Длинное послание Невельского придется еще не раз перечитывать. Чего тут только нет! И обмеры, и проливы, и требования! Опять просит разрешения занять целый ряд пунктов. Опять про суда. Ужасная новость про беглецов. Так вот откуда доносчик взял сведения! И как все перевернул!

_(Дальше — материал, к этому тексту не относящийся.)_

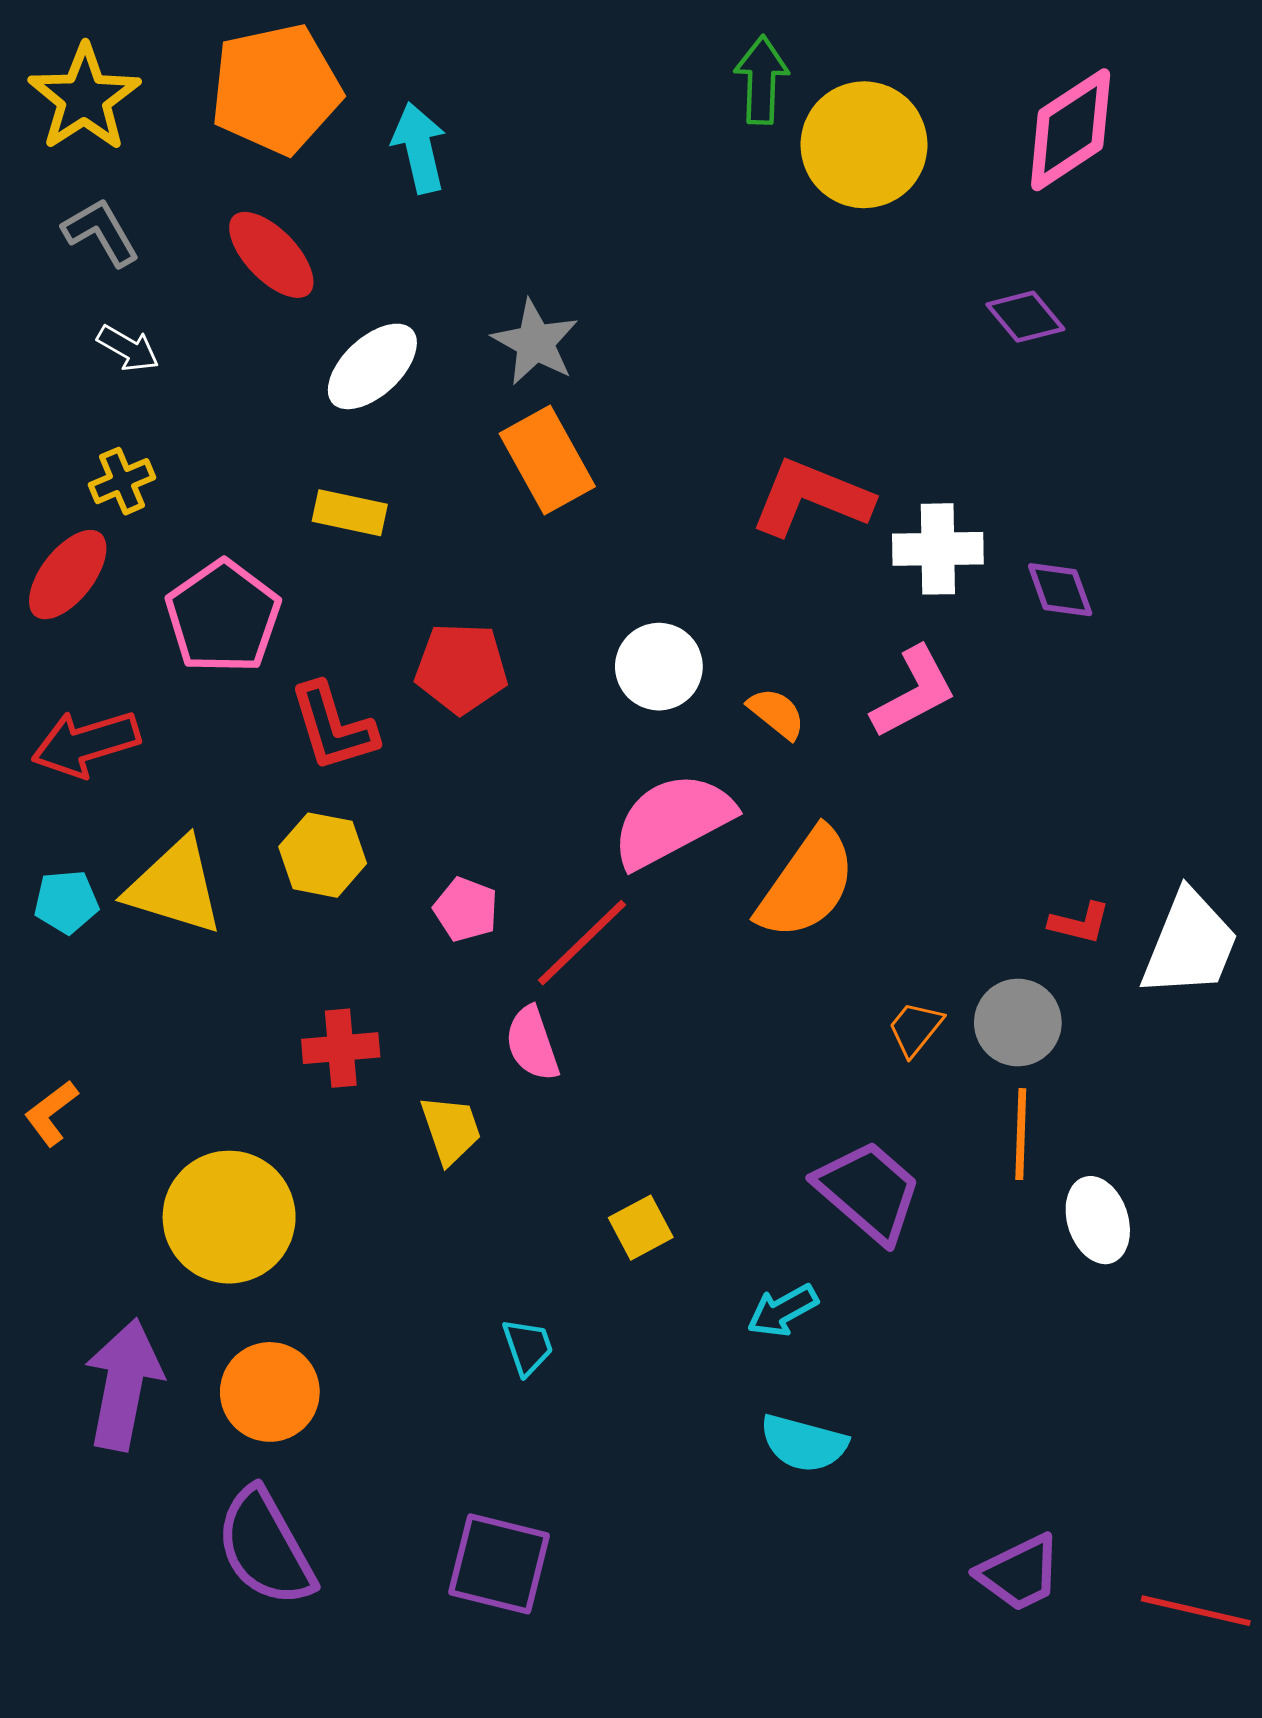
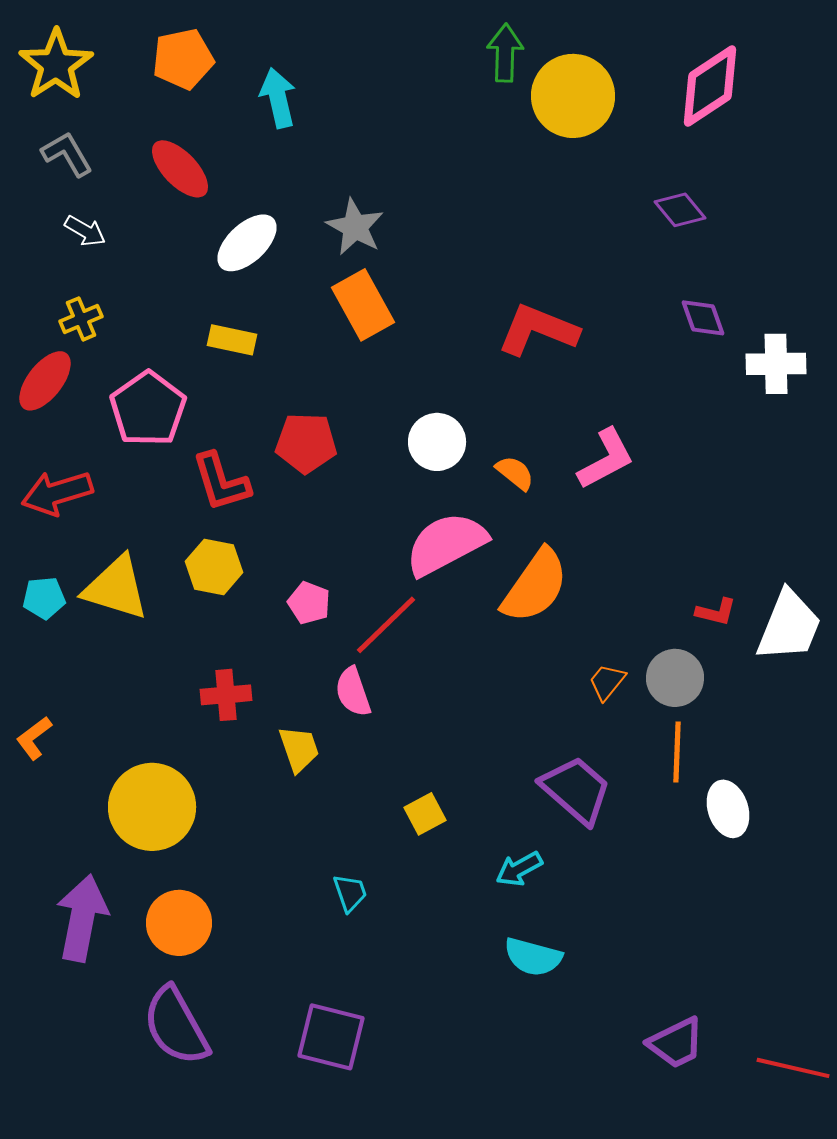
orange pentagon: (276, 89) -> (183, 59), size x0.7
white cross: (938, 549) -> (776, 364), moved
purple diamond: (1060, 590) -> (703, 318), moved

— Геннадий Иванович — герой, смелый и достойный. Я уж представлял государю, что надо занять Сахалин и бухты… Что за гавань Хади?
Чихачев стал с восторгом пересказывать все, что слышал от туземцев.
— Когда вы с ними встречались?
— В апреле, в Де-Кастри.
— Вы сами слышали?
— Да, ваше превосходительство! Гавань не имеет равных.
— Так Хади — ваше открытие? — изумленно воскликнул Муравьев.
Чихачев густо покраснел. Как он мог считать Хади своим открытием! Он только мечтал побывать там. Но теперь в Хади пойдет другой.
— Невельской должен быть обязан вам! Это счастье — иметь таких сотрудников! Я поражен тем, что услышал! Ни о чем подобном не читал в рапортах вашего начальника. Вы говорите, вам было трудно? Врангель открыл таинственный остров, не видя его, а вы — залив!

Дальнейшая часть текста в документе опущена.